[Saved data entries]
::::::::::

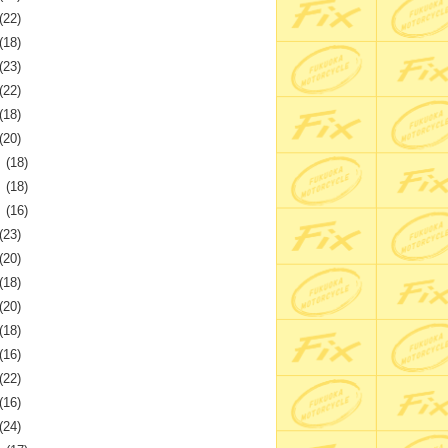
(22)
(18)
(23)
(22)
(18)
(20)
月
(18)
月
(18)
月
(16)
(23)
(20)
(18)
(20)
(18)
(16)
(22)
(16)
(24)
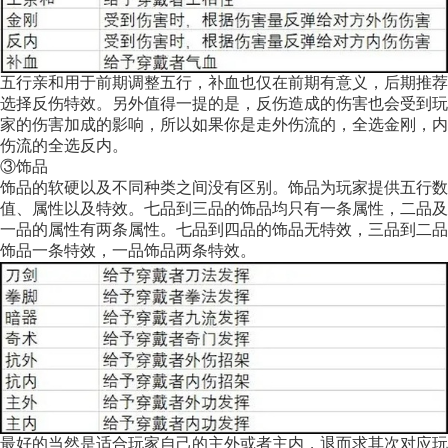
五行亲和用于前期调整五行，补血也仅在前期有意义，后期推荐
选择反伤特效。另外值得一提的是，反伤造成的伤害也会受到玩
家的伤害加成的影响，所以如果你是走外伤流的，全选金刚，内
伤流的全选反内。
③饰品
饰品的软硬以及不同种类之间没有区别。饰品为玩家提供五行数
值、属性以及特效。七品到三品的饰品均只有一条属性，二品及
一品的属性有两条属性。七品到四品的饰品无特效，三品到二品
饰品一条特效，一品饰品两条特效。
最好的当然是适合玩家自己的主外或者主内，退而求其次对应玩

::::::::::

YOUR OBJECTIVE: What is needed is a word-for-word copy of the data above, free of any images.

COMPLETED EXERCISE:
(22)
(18)
(23)
(22)
(18)
(20)
月
(18)
月
(18)
月
(16)
(23)
(20)
(18)
(20)
(18)
(16)
(22)
(16)
(24)
五行亲和用于前期调整五行，补血也仅在前期有意义，后期推荐
选择反伤特效。另外值得一提的是，反伤造成的伤害也会受到玩
家的伤害加成的影响，所以如果你是走外伤流的，全选金刚，内
伤流的全选反内。
③饰品
饰品的软硬以及不同种类之间没有区别。饰品为玩家提供五行数
值、属性以及特效。七品到三品的饰品均只有一条属性，二品及
一品的属性有两条属性。七品到四品的饰品无特效，三品到二品
饰品一条特效，一品饰品两条特效。
最好的当然是适合玩家自己的主外或者主内，退而求其次对应玩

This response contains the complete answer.